Search the listing for the word "dialog". Copy every line where it is found.
◆ ◆ ◆ ◆ ◆
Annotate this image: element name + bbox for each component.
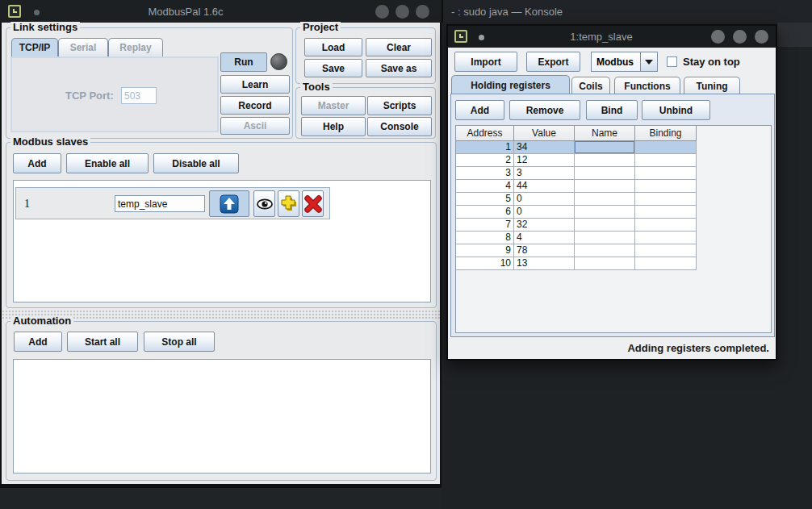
tab-holding-registers[interactable]: Holding registers	[451, 75, 570, 94]
register-cell-binding[interactable]	[635, 244, 697, 257]
register-cell-value[interactable]: 13	[514, 257, 575, 270]
register-cell-value[interactable]: 78	[514, 244, 575, 257]
table-header-name[interactable]: Name	[575, 126, 635, 141]
register-cell-binding[interactable]	[635, 219, 697, 232]
register-cell-value[interactable]: 4	[514, 232, 575, 244]
konsole-titlebar[interactable]: - : sudo java — Konsole	[442, 0, 812, 23]
save-button[interactable]: Save	[304, 59, 362, 77]
register-cell-binding[interactable]	[635, 180, 697, 193]
register-cell-address[interactable]: 3	[456, 167, 514, 180]
help-button[interactable]: Help	[301, 117, 366, 136]
register-cell-value[interactable]: 44	[514, 180, 575, 193]
record-button[interactable]: Record	[220, 96, 290, 115]
learn-button[interactable]: Learn	[220, 75, 290, 94]
register-cell-name[interactable]	[575, 167, 635, 180]
mode-combobox-arrow-button[interactable]	[640, 52, 657, 71]
tab-replay[interactable]: Replay	[108, 38, 163, 56]
register-cell-name[interactable]	[575, 232, 635, 244]
register-add-button[interactable]: Add	[455, 100, 504, 120]
slave-row[interactable]: 1	[15, 187, 330, 219]
slave-enable-toggle[interactable]	[209, 190, 249, 217]
scripts-button[interactable]: Scripts	[367, 96, 432, 115]
register-cell-address[interactable]: 8	[456, 232, 514, 244]
register-cell-address[interactable]: 10	[456, 257, 514, 270]
register-remove-button[interactable]: Remove	[509, 100, 580, 120]
register-row[interactable]: 1013	[456, 257, 697, 270]
register-cell-value[interactable]: 0	[514, 193, 575, 206]
register-cell-name[interactable]	[575, 141, 635, 154]
register-cell-name[interactable]	[575, 154, 635, 167]
register-cell-value[interactable]: 12	[514, 154, 575, 167]
register-cell-binding[interactable]	[635, 232, 697, 244]
import-button[interactable]: Import	[454, 52, 517, 72]
master-button[interactable]: Master	[301, 96, 366, 115]
tab-tcpip[interactable]: TCP/IP	[11, 38, 58, 56]
tab-tuning[interactable]: Tuning	[684, 77, 740, 94]
register-cell-address[interactable]: 7	[456, 219, 514, 232]
register-cell-name[interactable]	[575, 193, 635, 206]
modbuspal-titlebar[interactable]: ModbusPal 1.6c	[0, 0, 442, 23]
tab-functions[interactable]: Functions	[614, 77, 680, 94]
register-cell-binding[interactable]	[635, 206, 697, 219]
register-row[interactable]: 212	[456, 154, 697, 167]
register-cell-binding[interactable]	[635, 257, 697, 270]
register-cell-binding[interactable]	[635, 141, 697, 154]
register-cell-name[interactable]	[575, 257, 635, 270]
run-button[interactable]: Run	[220, 52, 267, 72]
register-cell-value[interactable]: 3	[514, 167, 575, 180]
register-cell-address[interactable]: 1	[456, 141, 514, 154]
modbuspal-window-button-2[interactable]	[396, 5, 409, 19]
register-row[interactable]: 60	[456, 206, 697, 219]
slave-delete-button[interactable]	[302, 190, 324, 217]
automation-add-button[interactable]: Add	[14, 332, 62, 352]
enable-all-button[interactable]: Enable all	[66, 153, 149, 173]
clear-button[interactable]: Clear	[366, 38, 432, 56]
modbuspal-window-button-1[interactable]	[375, 5, 389, 19]
save-as-button[interactable]: Save as	[366, 59, 432, 77]
register-cell-address[interactable]: 9	[456, 244, 514, 257]
slave-dialog-titlebar[interactable]: 1:temp_slave	[448, 26, 776, 48]
register-cell-address[interactable]: 6	[456, 206, 514, 219]
load-button[interactable]: Load	[304, 38, 362, 56]
register-row[interactable]: 50	[456, 193, 697, 206]
slave-dialog-window-button-3[interactable]	[755, 30, 768, 44]
register-cell-binding[interactable]	[635, 193, 697, 206]
console-button[interactable]: Console	[367, 117, 432, 136]
register-cell-name[interactable]	[575, 244, 635, 257]
table-header-value[interactable]: Value	[514, 126, 575, 141]
register-row[interactable]: 444	[456, 180, 697, 193]
register-cell-value[interactable]: 34	[514, 141, 575, 154]
tab-serial[interactable]: Serial	[58, 38, 108, 56]
slave-name-field[interactable]	[115, 195, 205, 212]
start-all-button[interactable]: Start all	[67, 332, 138, 352]
mode-combobox[interactable]: Modbus	[591, 52, 658, 72]
register-row[interactable]: 732	[456, 219, 697, 232]
modbuspal-window-button-3[interactable]	[416, 5, 429, 19]
register-cell-binding[interactable]	[635, 154, 697, 167]
register-unbind-button[interactable]: Unbind	[642, 100, 710, 120]
stop-all-button[interactable]: Stop all	[144, 332, 215, 352]
disable-all-button[interactable]: Disable all	[153, 153, 239, 173]
register-row[interactable]: 84	[456, 232, 697, 244]
register-cell-name[interactable]	[575, 206, 635, 219]
tab-coils[interactable]: Coils	[571, 77, 610, 94]
register-cell-value[interactable]: 32	[514, 219, 575, 232]
register-bind-button[interactable]: Bind	[586, 100, 638, 120]
register-cell-value[interactable]: 0	[514, 206, 575, 219]
register-cell-address[interactable]: 5	[456, 193, 514, 206]
register-cell-address[interactable]: 2	[456, 154, 514, 167]
slave-dialog-window-button-1[interactable]	[711, 30, 725, 44]
export-button[interactable]: Export	[526, 52, 580, 72]
slave-add-button[interactable]: Add	[13, 153, 61, 173]
table-header-binding[interactable]: Binding	[635, 126, 697, 141]
register-row[interactable]: 134	[456, 141, 697, 154]
slave-duplicate-button[interactable]	[278, 190, 299, 217]
slave-view-button[interactable]	[253, 190, 275, 217]
register-cell-name[interactable]	[575, 180, 635, 193]
table-header-address[interactable]: Address	[456, 126, 514, 141]
register-row[interactable]: 978	[456, 244, 697, 257]
slave-dialog-window-button-2[interactable]	[733, 30, 747, 44]
ascii-button[interactable]: Ascii	[220, 117, 290, 135]
stay-on-top-checkbox[interactable]	[667, 56, 677, 67]
register-row[interactable]: 33	[456, 167, 697, 180]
◆ ◆ ◆ ◆ ◆
*ANSWER FOR THIS EXERCISE*
slave-dialog-titlebar[interactable]: 1:temp_slave	[448, 26, 776, 48]
slave-dialog-window-button-3[interactable]	[755, 30, 768, 44]
slave-dialog-window-button-1[interactable]	[711, 30, 725, 44]
slave-dialog-window-button-2[interactable]	[733, 30, 747, 44]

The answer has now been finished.